### Problem details
Beneath this line sits some data. Return only its lines from the one holding "Anadrol-50 [50 mg" through the one holding "ensland Reds and Wallaroos in recent years.", inclusive, exactly, with the images removed.

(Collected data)
== Segment start ==
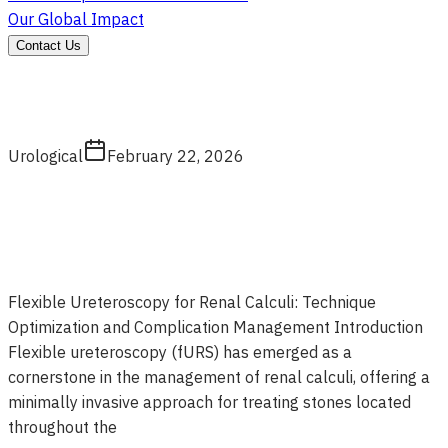
Our Global Impact
Contact Us
Urological
February 22, 2026
Flexible Ureteroscopy for Renal Calculi: Technique
Optimization and Complication Management Introduction
Flexible ureteroscopy (fURS) has emerged as a
cornerstone in the management of renal calculi, offering a
minimally invasive approach for treating stones located
throughout the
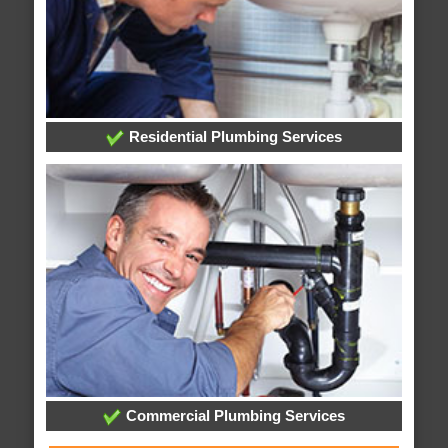
Residential Plumbing Services
Commercial Plumbing Services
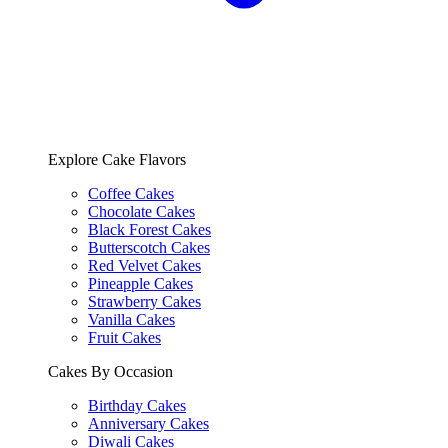
Explore Cake Flavors
Coffee Cakes
Chocolate Cakes
Black Forest Cakes
Butterscotch Cakes
Red Velvet Cakes
Pineapple Cakes
Strawberry Cakes
Vanilla Cakes
Fruit Cakes
Cakes By Occasion
Birthday Cakes
Anniversary Cakes
Diwali Cakes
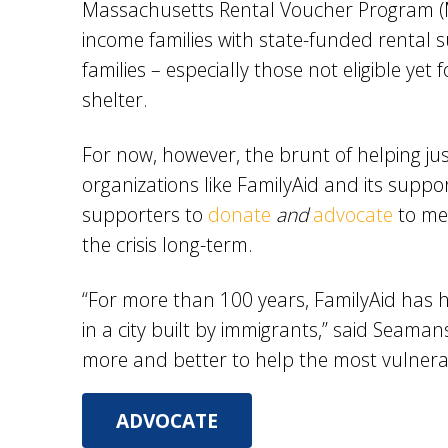
Massachusetts Rental Voucher Program (M
income families with state-funded rental
families – especially those not eligible yet
shelter.
For now, however, the brunt of helping just
organizations like FamilyAid and its suppo
supporters to
donate
and
advocate
to me
the crisis long-term.
“For more than 100 years, FamilyAid has h
in a city built by immigrants,” said Seam
more and better to help the most vulnera
ADVOCATE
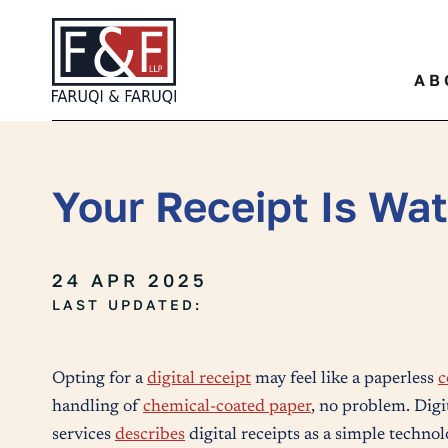
Quickly find a specific leg
AB
Your Receipt Is Wa
24 APR 2025
LAST UPDATED:
Opting for a
digital receipt
may feel like a paperless
c
handling of
chemical-coated paper
, no problem. Digi
services
describes
digital receipts as a simple technolo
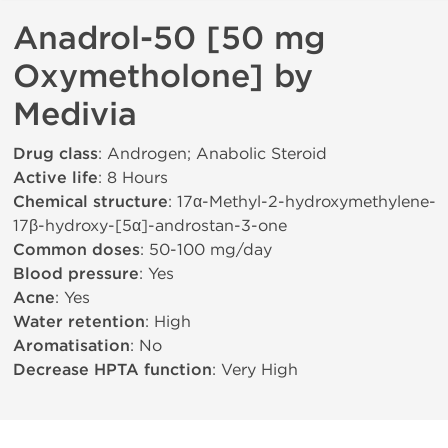
Anadrol-50 [50 mg
Oxymetholone] by
Medivia
Drug class
: Androgen; Anabolic Steroid
Active life
: 8 Hours
Chemical structure
: 17α-Methyl-2-hydroxymethylene-
17β-hydroxy-[5α]-androstan-3-one
Common doses
: 50-100 mg/day
Blood pressure
: Yes
Acne
: Yes
Water retention
: High
Aromatisation
: No
Decrease HPTA function
: Very High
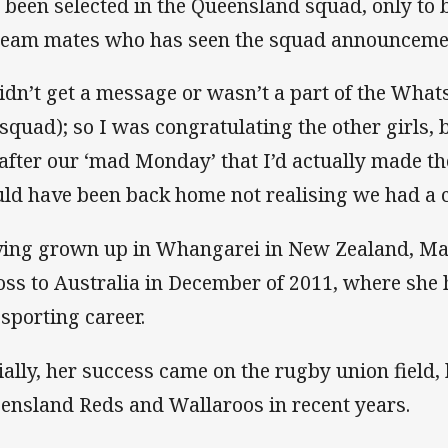
 been selected in the Queensland squad, only to
team mates who has seen the squad announcem
didn’t get a message or wasn’t a part of the What
 squad); so I was congratulating the other girls, 
after our ‘mad Monday’ that I’d actually made th
ld have been back home not realising we had a 
ing grown up in Whangarei in New Zealand, M
oss to Australia in December of 2011, where she h
 sporting career.
tially, her success came on the rugby union field,
ensland Reds and Wallaroos in recent years.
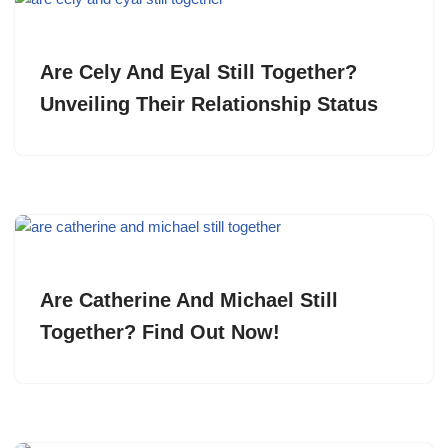
Are Cely And Eyal Still Together?
Unveiling Their Relationship Status
Are Catherine And Michael Still
Together? Find Out Now!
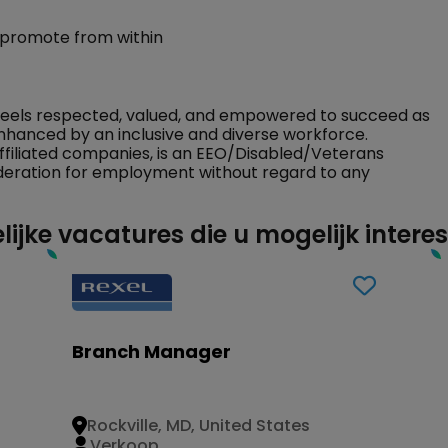
 promote from within
feels respected, valued, and empowered to succeed as
nhanced by an inclusive and diverse workforce.
ffiliated companies, is an EEO/Disabled/Veterans
sideration for employment without regard to any
lijke vacatures die u mogelijk intere
Branch Manager
Rockville, MD, United States
Verkoop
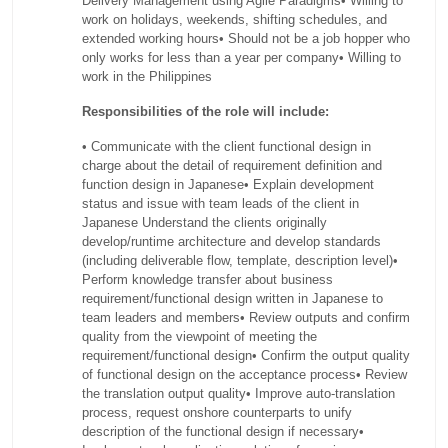
Delivery Management using Agile Paradigms
• Willing to
work on holidays, weekends, shifting schedules, and
extended working hours
• Should not be a job hopper who
only works for less than a year per company
• Willing to
work in the Philippines
Responsibilities of the role will include:
• Communicate with the client functional design in
charge about the detail of requirement definition and
function design in Japanese
• Explain development
status and issue with team leads of the client in
Japanese Understand the clients originally
develop/runtime architecture and develop standards
(including deliverable flow, template, description level)
•
Perform knowledge transfer about business
requirement/functional design written in Japanese to
team leaders and members
• Review outputs and confirm
quality from the viewpoint of meeting the
requirement/functional design
• Confirm the output quality
of functional design on the acceptance process
• Review
the translation output quality
• Improve auto-translation
process, request onshore counterparts to unify
description of the functional design if necessary
•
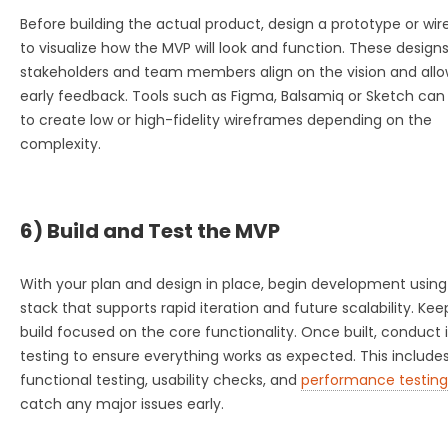
Before building the actual product, design a prototype or wi
to visualize how the MVP will look and function. These design
stakeholders and team members align on the vision and allo
early feedback. Tools such as Figma, Balsamiq or Sketch can
to create low or high-fidelity wireframes depending on the
complexity.
6) Build and Test the MVP
With your plan and design in place, begin development using
stack that supports rapid iteration and future scalability. Kee
build focused on the core functionality. Once built, conduct 
testing to ensure everything works as expected. This include
functional testing, usability checks, and
performance testing
catch any major issues early.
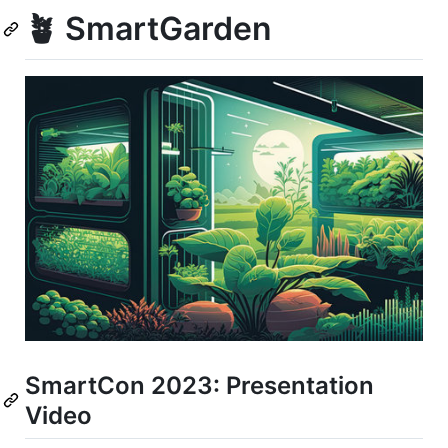
🪴 SmartGarden
SmartCon 2023: Presentation
Video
== Segment end ==
### Exercise response
Anadrol-50 [50 mg
Oxymetholone] by
Medivia
Drug class
: Androgen; Anabolic Steroid
Active life
: 8 Hours
Chemical structure
: 17α-Methyl-2-hydroxymethylene-
17β-hydroxy-[5α]-androstan-3-one
Common doses
: 50-100 mg/day
Blood pressure
: Yes
Acne
: Yes
Water retention
: High
Aromatisation
: No
Decrease HPTA function
: Very High
 been selected in the Queensland squad, only to
team mates who has seen the squad announcem
didn’t get a message or wasn’t a part of the What
 squad); so I was congratulating the other girls, 
after our ‘mad Monday’ that I’d actually made th
ld have been back home not realising we had a 
ing grown up in Whangarei in New Zealand, M
oss to Australia in December of 2011, where she h
 sporting career.
tially, her success came on the rugby union field,
ensland Reds and Wallaroos in recent years.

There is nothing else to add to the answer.